El trono, ese lugar donde uno busca paz y privacidad, es en realidad un campo de batalla silencioso. ¿Quién diría que el váter, ese artefacto de porcelana, ha sido el verdugo en más de una ocasión? Desde el duque Godfrey de Lorena, vilmente apuñalado en 1076 mientras atendía una llamada de la naturaleza, hasta el fatídico colapso de la catedral de Erfurt en 1184, donde 60 nobles encontraron su fin en una fosa séptica improvisada, la historia está repleta de desastres higiénicos.

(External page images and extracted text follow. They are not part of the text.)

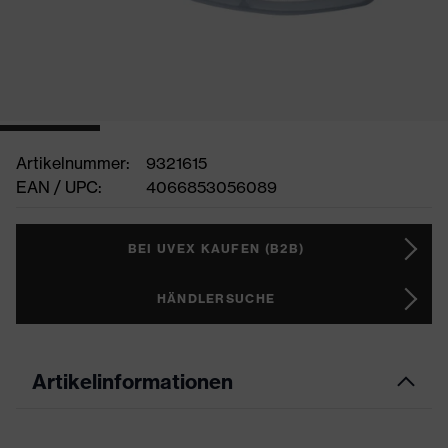
Artikelnummer:
9321615
EAN / UPC:
4066853056089
BEI UVEX KAUFEN (B2B)
HÄNDLERSUCHE
Artikelinformationen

En EE. UU., unas 40.000 lesiones anuales se atribuyen directamente al inodoro: pellizcos, caídas (especialmente entre los mayores), e incluso el peligroso esfuerzo al defecar que puede provocar un infarto. La constipación, señores, es un asunto serio. Y ni hablar de los submarinos alemanes de la Segunda Guerra Mundial, donde un simple error al tirar de la cadena desató una fuga de cloro gaseoso y tres muertes.
O los electrocuciones en prisiones, cortesía de un cable mal conectado y un inodoro de metal.
Pero no todo es historia antigua. En Tailandia, una pitón decidió saludar a un usuario en 2016. Y en Australia, las arañas viudas negras y rojas siguen tejiendo sus redes bajo los asientos de los letrinas, esperando una víctima desprevenida.
Slim Newton, un cantante country, inmortalizó el peligro en su canción “The Redback on the Toilet Seat”. La última muerte confirmada por una mordedura de viuda negra fue en 1983, pero el peligro sigue latente. Así que, la próxima vez que se siente en el trono, recuerde: el peligro puede estar agazapado debajo.
Crítica:
El artículo divaga entre anécdotas históricas y datos estadísticos sin un hilo conductor claro. El título es sensacionalista y la selección de casos parece arbitraria. Falta un análisis más profundo de las causas subyacentes de estos incidentes.